══ RECORD EXTRACTS

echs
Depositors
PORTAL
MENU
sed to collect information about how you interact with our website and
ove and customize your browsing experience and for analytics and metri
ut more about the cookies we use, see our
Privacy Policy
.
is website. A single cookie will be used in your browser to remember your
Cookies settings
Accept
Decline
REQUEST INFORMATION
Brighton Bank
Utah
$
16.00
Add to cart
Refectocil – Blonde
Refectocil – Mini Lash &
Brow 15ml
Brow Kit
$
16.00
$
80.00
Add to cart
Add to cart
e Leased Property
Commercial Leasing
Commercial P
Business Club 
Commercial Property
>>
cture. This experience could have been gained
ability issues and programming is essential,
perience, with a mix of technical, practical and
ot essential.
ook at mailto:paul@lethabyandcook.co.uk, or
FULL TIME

════
══ RECORD EXTRACTS

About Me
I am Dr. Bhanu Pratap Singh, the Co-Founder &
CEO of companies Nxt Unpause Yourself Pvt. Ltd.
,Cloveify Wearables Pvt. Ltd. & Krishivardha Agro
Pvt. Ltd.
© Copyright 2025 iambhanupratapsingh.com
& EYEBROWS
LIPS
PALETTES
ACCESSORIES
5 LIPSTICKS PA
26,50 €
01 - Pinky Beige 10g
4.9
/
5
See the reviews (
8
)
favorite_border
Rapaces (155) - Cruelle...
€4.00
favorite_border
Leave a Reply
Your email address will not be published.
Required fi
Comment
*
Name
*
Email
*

════
══ RECORD EXTRACTS

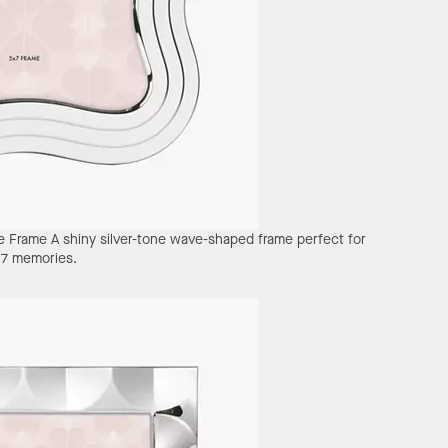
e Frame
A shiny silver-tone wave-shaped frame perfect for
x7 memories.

════

=== WORK TASK ===
Within the records, on how many lines does the word "experience" appear? Provide the number alone.

=== ANSWER SPACE ===
2